- **MATERIAL FOR THIS EXERCISE**
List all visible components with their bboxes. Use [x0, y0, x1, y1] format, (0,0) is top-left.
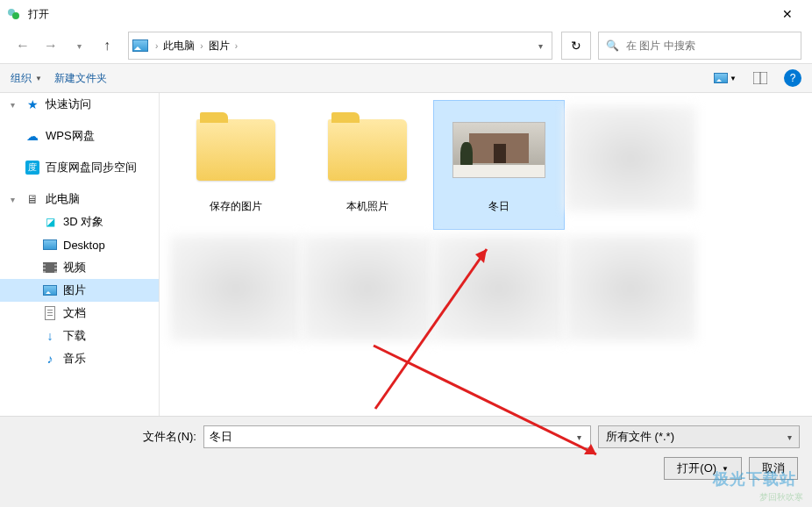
- folder-icon: [196, 119, 275, 181]
- address-dropdown[interactable]: ▾: [533, 41, 548, 51]
- folder-icon: [328, 119, 407, 181]
- cloud-icon: ☁: [25, 129, 40, 143]
- titlebar: 打开 ✕: [0, 0, 812, 28]
- filetype-dropdown[interactable]: 所有文件 (*.*) ▾: [598, 425, 800, 448]
- blurred-thumbnail: [565, 236, 696, 341]
- sidebar-item-star[interactable]: ▾ ★ 快速访问: [0, 93, 159, 116]
- chevron-icon: ▾: [11, 195, 19, 204]
- breadcrumb-thispc[interactable]: 此电脑: [160, 39, 198, 54]
- file-item[interactable]: [433, 230, 565, 360]
- recent-dropdown[interactable]: ▾: [67, 33, 91, 58]
- open-label: 打开(O): [677, 461, 716, 476]
- sidebar-item-label: 文档: [63, 305, 86, 321]
- newfolder-label: 新建文件夹: [54, 71, 107, 86]
- filename-label: 文件名(N):: [12, 429, 196, 445]
- pictures-folder-icon: [132, 39, 148, 52]
- chevron-down-icon: ▾: [787, 432, 792, 442]
- address-bar[interactable]: › 此电脑 › 图片 › ▾: [128, 32, 552, 60]
- file-item[interactable]: 保存的图片: [170, 100, 302, 230]
- bottom-panel: 文件名(N): ▾ 所有文件 (*.*) ▾ 打开(O) ▼ 取消: [0, 416, 812, 507]
- sidebar-item-label: WPS网盘: [46, 128, 95, 144]
- view-layout-button[interactable]: [749, 68, 772, 89]
- baidu-icon: 度: [25, 161, 40, 175]
- music-icon: ♪: [42, 352, 58, 366]
- app-icon: [7, 7, 21, 21]
- sidebar-item-label: 下载: [63, 328, 86, 344]
- back-button[interactable]: ←: [11, 33, 35, 58]
- desktop-icon: [42, 238, 58, 252]
- file-label: 本机照片: [346, 199, 388, 214]
- toolbar: 组织 ▼ 新建文件夹 ▼ ?: [0, 63, 812, 93]
- sidebar-item-label: 图片: [63, 282, 86, 298]
- navbar: ← → ▾ ↑ › 此电脑 › 图片 › ▾ ↻ 🔍: [0, 28, 812, 63]
- file-item[interactable]: 冬日: [433, 100, 565, 230]
- file-item[interactable]: 本机照片: [302, 100, 433, 230]
- newfolder-button[interactable]: 新建文件夹: [54, 71, 107, 86]
- image-thumbnail: [452, 122, 545, 178]
- file-item[interactable]: [170, 230, 302, 360]
- sidebar-item-baidu[interactable]: 度 百度网盘同步空间: [0, 156, 159, 179]
- sidebar-item-label: 百度网盘同步空间: [46, 160, 137, 175]
- main-area: ▾ ★ 快速访问 ☁ WPS网盘 度 百度网盘同步空间 ▾ 🖥 此电脑 ◪ 3D…: [0, 93, 812, 416]
- sidebar-item-label: 音乐: [63, 351, 86, 367]
- blurred-thumbnail: [433, 236, 565, 341]
- blurred-thumbnail: [565, 106, 696, 211]
- file-item[interactable]: [565, 100, 696, 230]
- video-icon: [42, 261, 58, 275]
- picture-icon: [42, 283, 58, 297]
- pc-icon: 🖥: [25, 192, 40, 206]
- sidebar-item-doc[interactable]: 文档: [0, 302, 159, 325]
- filename-field[interactable]: ▾: [203, 425, 591, 448]
- sidebar-item-pc[interactable]: ▾ 🖥 此电脑: [0, 188, 159, 211]
- search-input[interactable]: [626, 39, 794, 52]
- sidebar-item-label: 此电脑: [46, 191, 80, 207]
- chevron-down-icon: ▼: [35, 75, 42, 82]
- chevron-right-icon: ›: [153, 41, 160, 51]
- svg-point-1: [12, 12, 19, 19]
- organize-button[interactable]: 组织 ▼: [11, 71, 42, 86]
- filetype-value: 所有文件 (*.*): [606, 429, 674, 445]
- sidebar-item-dl[interactable]: ↓ 下载: [0, 325, 159, 347]
- chevron-icon: ▾: [11, 100, 19, 110]
- sidebar-item-label: 快速访问: [46, 96, 91, 112]
- filename-input[interactable]: [210, 431, 573, 444]
- forward-button[interactable]: →: [39, 33, 63, 58]
- cube-icon: ◪: [42, 215, 58, 229]
- sidebar-item-label: 视频: [63, 260, 86, 275]
- sidebar-item-label: 3D 对象: [63, 214, 103, 230]
- sidebar-item-music[interactable]: ♪ 音乐: [0, 347, 159, 370]
- watermark: 极光下载站: [713, 468, 796, 489]
- blurred-thumbnail: [302, 236, 433, 341]
- up-button[interactable]: ↑: [95, 33, 119, 58]
- search-box[interactable]: 🔍: [598, 32, 801, 60]
- chevron-right-icon: ›: [233, 41, 239, 51]
- view-pictures-button[interactable]: ▼: [714, 68, 737, 89]
- breadcrumb-pictures[interactable]: 图片: [205, 39, 233, 54]
- sidebar-item-desktop[interactable]: Desktop: [0, 233, 159, 256]
- sidebar[interactable]: ▾ ★ 快速访问 ☁ WPS网盘 度 百度网盘同步空间 ▾ 🖥 此电脑 ◪ 3D…: [0, 93, 160, 416]
- sidebar-item-3d[interactable]: ◪ 3D 对象: [0, 211, 159, 233]
- document-icon: [42, 306, 58, 320]
- chevron-right-icon: ›: [198, 41, 204, 51]
- refresh-button[interactable]: ↻: [561, 32, 591, 60]
- chevron-down-icon: ▼: [730, 75, 737, 82]
- download-icon: ↓: [42, 329, 58, 343]
- file-label: 冬日: [488, 199, 509, 214]
- chevron-down-icon[interactable]: ▾: [573, 432, 585, 442]
- star-icon: ★: [25, 97, 40, 111]
- sidebar-item-video[interactable]: 视频: [0, 256, 159, 279]
- blurred-thumbnail: [170, 236, 302, 341]
- search-icon: 🔍: [606, 39, 619, 52]
- file-pane[interactable]: 保存的图片 本机照片 冬日: [160, 93, 812, 416]
- picture-icon: [714, 73, 728, 83]
- sidebar-item-cloud[interactable]: ☁ WPS网盘: [0, 125, 159, 147]
- watermark-sub: 梦回秋吹寒: [759, 491, 803, 503]
- sidebar-item-pic[interactable]: 图片: [0, 279, 159, 302]
- sidebar-item-label: Desktop: [63, 239, 105, 252]
- file-item[interactable]: [565, 230, 696, 360]
- close-button[interactable]: ✕: [770, 7, 805, 21]
- organize-label: 组织: [11, 71, 32, 86]
- file-item[interactable]: [302, 230, 433, 360]
- window-title: 打开: [28, 7, 770, 22]
- help-button[interactable]: ?: [784, 69, 801, 87]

- **ACTION ITEM**
Please give the entries again word for word, without any pictures.

- **RESULT OF THE TASK**
List all visible components with their bboxes. Use [x0, y0, x1, y1] format, (0,0) is top-left.
- folder-icon: [196, 119, 275, 181]
- address-dropdown[interactable]: ▾: [533, 41, 548, 51]
- folder-icon: [328, 119, 407, 181]
- cloud-icon: ☁: [25, 129, 40, 143]
- titlebar: 打开 ✕: [0, 0, 812, 28]
- filetype-dropdown[interactable]: 所有文件 (*.*) ▾: [598, 425, 800, 448]
- blurred-thumbnail: [565, 236, 696, 341]
- sidebar-item-star[interactable]: ▾ ★ 快速访问: [0, 93, 159, 116]
- chevron-icon: ▾: [11, 195, 19, 204]
- breadcrumb-thispc[interactable]: 此电脑: [160, 39, 198, 54]
- file-item[interactable]: [433, 230, 565, 360]
- recent-dropdown[interactable]: ▾: [67, 33, 91, 58]
- open-label: 打开(O): [677, 461, 716, 476]
- sidebar-item-label: 文档: [63, 305, 86, 321]
- newfolder-label: 新建文件夹: [54, 71, 107, 86]
- filename-label: 文件名(N):: [12, 429, 196, 445]
- pictures-folder-icon: [132, 39, 148, 52]
- chevron-down-icon: ▾: [787, 432, 792, 442]
- address-bar[interactable]: › 此电脑 › 图片 › ▾: [128, 32, 552, 60]
- file-item[interactable]: 保存的图片: [170, 100, 302, 230]
- bottom-panel: 文件名(N): ▾ 所有文件 (*.*) ▾ 打开(O) ▼ 取消: [0, 416, 812, 507]
- sidebar-item-label: WPS网盘: [46, 128, 95, 144]
- view-layout-button[interactable]: [749, 68, 772, 89]
- baidu-icon: 度: [25, 161, 40, 175]
- music-icon: ♪: [42, 352, 58, 366]
- app-icon: [7, 7, 21, 21]
- sidebar-item-label: 下载: [63, 328, 86, 344]
- back-button[interactable]: ←: [11, 33, 35, 58]
- desktop-icon: [42, 238, 58, 252]
- file-label: 本机照片: [346, 199, 388, 214]
- toolbar: 组织 ▼ 新建文件夹 ▼ ?: [0, 63, 812, 93]
- sidebar-item-label: 图片: [63, 282, 86, 298]
- navbar: ← → ▾ ↑ › 此电脑 › 图片 › ▾ ↻ 🔍: [0, 28, 812, 63]
- file-item[interactable]: 冬日: [433, 100, 565, 230]
- file-item[interactable]: 本机照片: [302, 100, 433, 230]
- newfolder-button[interactable]: 新建文件夹: [54, 71, 107, 86]
- image-thumbnail: [452, 122, 545, 178]
- file-item[interactable]: [170, 230, 302, 360]
- sidebar-item-baidu[interactable]: 度 百度网盘同步空间: [0, 156, 159, 179]
- sidebar-item-label: 百度网盘同步空间: [46, 160, 137, 175]
- main-area: ▾ ★ 快速访问 ☁ WPS网盘 度 百度网盘同步空间 ▾ 🖥 此电脑 ◪ 3D…: [0, 93, 812, 416]
- sidebar-item-label: 音乐: [63, 351, 86, 367]
- blurred-thumbnail: [433, 236, 565, 341]
- blurred-thumbnail: [565, 106, 696, 211]
- file-item[interactable]: [565, 100, 696, 230]
- video-icon: [42, 261, 58, 275]
- picture-icon: [42, 283, 58, 297]
- pc-icon: 🖥: [25, 192, 40, 206]
- sidebar-item-doc[interactable]: 文档: [0, 302, 159, 325]
- filename-field[interactable]: ▾: [203, 425, 591, 448]
- sidebar-item-pc[interactable]: ▾ 🖥 此电脑: [0, 188, 159, 211]
- search-input[interactable]: [626, 39, 794, 52]
- sidebar-item-label: 此电脑: [46, 191, 80, 207]
- chevron-down-icon: ▼: [35, 75, 42, 82]
- chevron-right-icon: ›: [153, 41, 160, 51]
- svg-point-1: [12, 12, 19, 19]
- organize-button[interactable]: 组织 ▼: [11, 71, 42, 86]
- filetype-value: 所有文件 (*.*): [606, 429, 674, 445]
- sidebar-item-dl[interactable]: ↓ 下载: [0, 325, 159, 347]
- chevron-icon: ▾: [11, 100, 19, 110]
- sidebar-item-label: 快速访问: [46, 96, 91, 112]
- filename-input[interactable]: [210, 431, 573, 444]
- forward-button[interactable]: →: [39, 33, 63, 58]
- cube-icon: ◪: [42, 215, 58, 229]
- sidebar-item-label: 视频: [63, 260, 86, 275]
- sidebar-item-label: 3D 对象: [63, 214, 103, 230]
- sidebar-item-music[interactable]: ♪ 音乐: [0, 347, 159, 370]
- watermark: 极光下载站: [713, 468, 796, 489]
- blurred-thumbnail: [302, 236, 433, 341]
- up-button[interactable]: ↑: [95, 33, 119, 58]
- search-box[interactable]: 🔍: [598, 32, 801, 60]
- chevron-right-icon: ›: [233, 41, 239, 51]
- view-pictures-button[interactable]: ▼: [714, 68, 737, 89]
- breadcrumb-pictures[interactable]: 图片: [205, 39, 233, 54]
- sidebar-item-desktop[interactable]: Desktop: [0, 233, 159, 256]
- sidebar[interactable]: ▾ ★ 快速访问 ☁ WPS网盘 度 百度网盘同步空间 ▾ 🖥 此电脑 ◪ 3D…: [0, 93, 160, 416]
- sidebar-item-3d[interactable]: ◪ 3D 对象: [0, 211, 159, 233]
- document-icon: [42, 306, 58, 320]
- chevron-right-icon: ›: [198, 41, 204, 51]
- refresh-button[interactable]: ↻: [561, 32, 591, 60]
- chevron-down-icon: ▼: [730, 75, 737, 82]
- download-icon: ↓: [42, 329, 58, 343]
- file-label: 冬日: [488, 199, 509, 214]
- chevron-down-icon[interactable]: ▾: [573, 432, 585, 442]
- star-icon: ★: [25, 97, 40, 111]
- sidebar-item-video[interactable]: 视频: [0, 256, 159, 279]
- blurred-thumbnail: [170, 236, 302, 341]
- search-icon: 🔍: [606, 39, 619, 52]
- file-pane[interactable]: 保存的图片 本机照片 冬日: [160, 93, 812, 416]
- picture-icon: [714, 73, 728, 83]
- sidebar-item-cloud[interactable]: ☁ WPS网盘: [0, 125, 159, 147]
- watermark-sub: 梦回秋吹寒: [759, 491, 803, 503]
- sidebar-item-pic[interactable]: 图片: [0, 279, 159, 302]
- sidebar-item-label: Desktop: [63, 239, 105, 252]
- file-item[interactable]: [565, 230, 696, 360]
- close-button[interactable]: ✕: [770, 7, 805, 21]
- organize-label: 组织: [11, 71, 32, 86]
- file-item[interactable]: [302, 230, 433, 360]
- window-title: 打开: [28, 7, 770, 22]
- help-button[interactable]: ?: [784, 69, 801, 87]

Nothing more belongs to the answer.